- Genre: Mystery Drama
- Created by: Helen Black
- Written by: Helen Black Ciara Conway Jamie Jackson
- Directed by: Claire Tailyour Paulette Randall
- Starring: Angela Griffin; Jo Joyner; Tamzin Outhwaite;
- Country of origin: United Kingdom
- Original language: English
- No. of series: 1
- No. of episodes: 6

Production
- Executive producers: Jess Connell Alison Jackson
- Producer: Margot Gavan Duffy
- Production company: Gaumont;

Original release
- Network: Channel 5
- Release: 16 September – 25 September 2024

= The Wives (TV series) =

British television series

The Wives is a 2024 British mystery drama thriller television drama series for Channel 5, created by	Helen Black and starring Jo Joyner, Tamzin Outhwaite and Angela Griffin. The series was broadcast on Channel 5 in the UK from 16 September 2024.

==Premise==
Three British sisters-in-law routinely holiday together with their families in Malta. However, on their latest trip away they find themselves confronting the disappearance of one of their own - Annabelle. She is believed to be dead, and they are forced to deal with her supposedly grieving partner introducing his 'new' younger girlfriend to the group. The sisters-in-law become suspicious, more so when one of them reveals she knew that Annabelle was planning on leaving her wealthy husband and planned on telling him the day she disappeared.

==Cast==
- Jo Joyner as Beth Morgan
- Tamzin Outhwaite as Sylvia Morgan
- Angela Griffin as Natasha Morgan
- Christine Bottomley as Annabelle Morgan
- Jamie Bamber as Charlie Morgan
- Katie Clarkson-Hill as Jade
- Ben Willbond as Frankie Morgan
- Jonathan Forbes as Sean Morgan
- Catriona Chandler as Sky Morgan
- Louis Boyer as Luca Vella
- Ajay Chhabra as Vinay Taneja

==Production==
The six-part series is produced by Gaumont and was announced for Channel 5 in November 2023. The series was written and created by Helen Black, with episodes by Ciara Conway and Jamie Jackson. The series is directed by Claire Tailyour and Paulette Randall.
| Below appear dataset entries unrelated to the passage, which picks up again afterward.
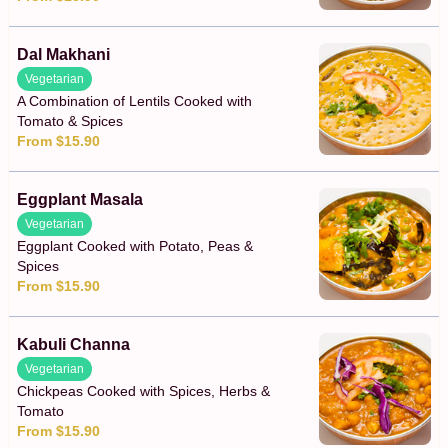
Dal Makhani
Vegetarian
A Combination of Lentils Cooked with
Tomato & Spices
From $15.90
Eggplant Masala
Vegetarian
Eggplant Cooked with Potato, Peas &
Spices
From $15.90
Kabuli Channa
Vegetarian
Chickpeas Cooked with Spices, Herbs &
Tomato
From $15.90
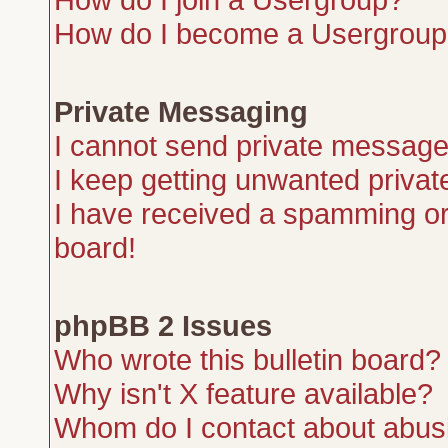
How do I become a Usergroup
Private Messaging
I cannot send private message
I keep getting unwanted priva
I have received a spamming or
board!
phpBB 2 Issues
Who wrote this bulletin board?
Why isn't X feature available?
Whom do I contact about abusiv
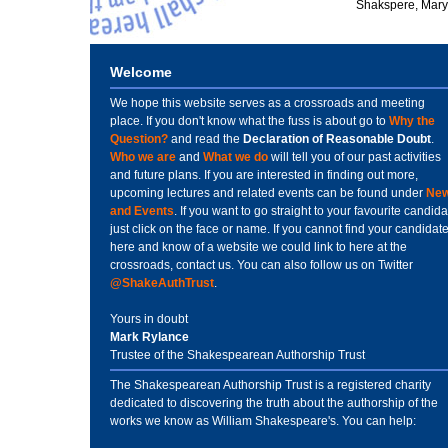
Shakspere, Mary 
Welcome
We hope this website serves as a crossroads and meeting
place. If you don't know what the fuss is about go to
Why the
Question?
and read the
Declaration of Reasonable Doubt
.
Who we are
and
What we do
will tell you of our past activities
and future plans. If you are interested in finding out more,
upcoming lectures and related events can be found under
Ne
and Events
. If you want to go straight to your favourite candida
just click on the face or name. If you cannot find your candidat
here and know of a website we could link to here at the
crossroads, contact us. You can also follow us on Twitter
@ShakeAuthTrust
.
Yours in doubt
Mark Rylance
Trustee of the Shakespearean Authorship Trust
The Shakespearean Authorship Trust is a registered charity
dedicated to discovering the truth about the authorship of the
works we know as William Shakespeare's. You can help:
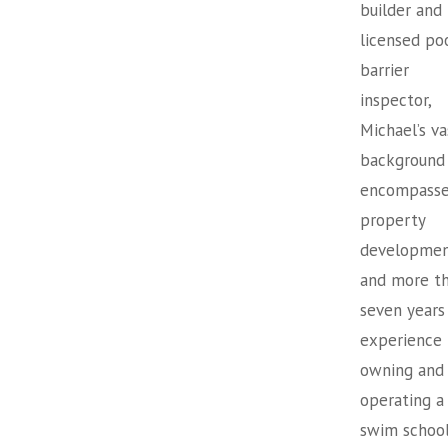
builder and
licensed po
barrier
inspector,
Michael’s va
background
encompasse
property
developme
and more t
seven years
experience
owning and
operating a
swim school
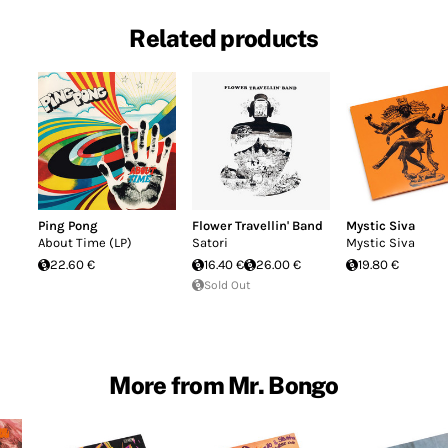
Related products
Ping Pong
Flower Travellin' Band
Mystic Siva
About Time (LP)
Satori
Mystic Siva
22.60 €
16.40 €
26.00 €
19.80 €
Sold Out
More from Mr. Bongo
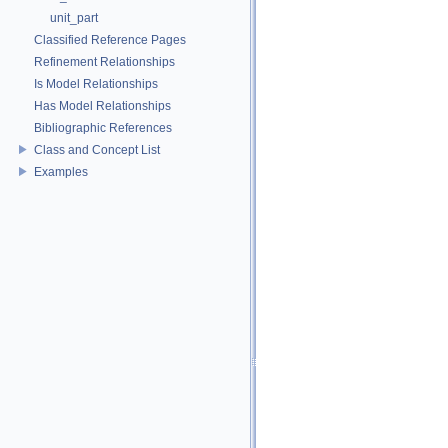
unit_part
Classified Reference Pages
Refinement Relationships
Is Model Relationships
Has Model Relationships
Bibliographic References
Class and Concept List
Examples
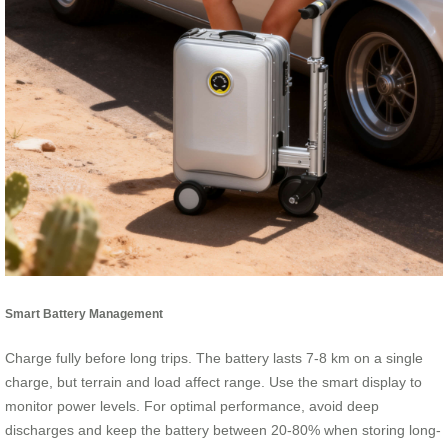
Smart Battery Management
Charge fully before long trips. The battery lasts 7-8 km on a single
charge, but terrain and load affect range. Use the smart display to
monitor power levels. For optimal performance, avoid deep
discharges and keep the battery between 20-80% when storing long-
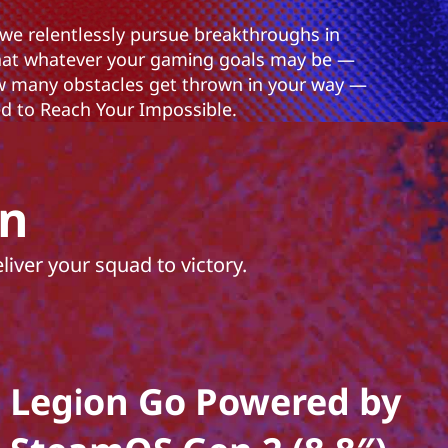
 we relentlessly pursue breakthroughs in
hat whatever your gaming goals may be —
 many obstacles get thrown in your way —
 to Reach Your Impossible.
on
iver your squad to victory.
Legion Go Powered by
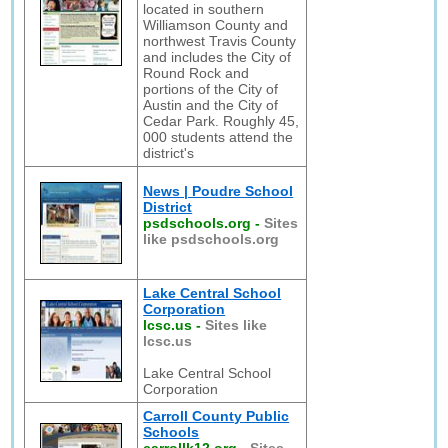
located in southern
Williamson County and
northwest Travis County
and includes the City of
Round Rock and
portions of the City of
Austin and the City of
Cedar Park. Roughly 45,
000 students attend the
district's
News | Poudre School
District
psdschools.org
-
Sites
like psdschools.org
Lake Central School
Corporation
lcsc.us
-
Sites like
lcsc.us
Lake Central School
Corporation
Carroll County Public
Schools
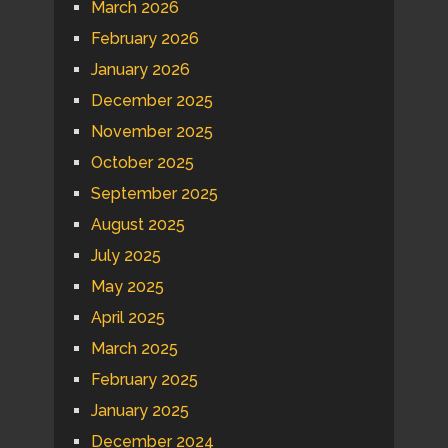
March 2026
February 2026
January 2026
December 2025
November 2025
October 2025
September 2025
August 2025
July 2025
May 2025
April 2025
March 2025
February 2025
January 2025
December 2024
Produced by Margot Gavan Duffy, executive producers for Gaumont are Jess Connell and Alison Jackson.

Filming took place in Malta with a lead cast led by Angela Griffin, Tamzin Outhwaite and Jo Joyner and also includes Jamie Bamber and Katie Clarkson-Hill.

==Broadcast==
The series was broadcast on Channel 5 in the UK on 16 September 2024.

==Episodes==

| No. | Title | Directed by | Written by | Original release date | U.K. viewers (millions) |
|---|---|---|---|---|---|
| 1 | "1.1" | Claire Tailyour | Helen Black | 16 September 2024 | N/A |
| 2 | "1.2" | Claire Tailyour | Helen Black | 17 September 2024 | N/A |
| 3 | "1.3" | Claire Tailyour | Ciara Conway | 18 September 2024 | N/A |
| 4 | "1.4" | Paulette Randall | Jamie Jackson | 23 September 2024 | N/A |
| 5 | "1.5" | Paulette Randall | Helen Black | 24 September 2024 | N/A |
| 6 | "1.6" | Paulette Randall | Helen Black | 25 September 2024 | N/A |

==Reception==
Emily Watkins for the i (newspaper) awarded the show two stars, criticising what she labelled as cartoonish characters and a cliched script.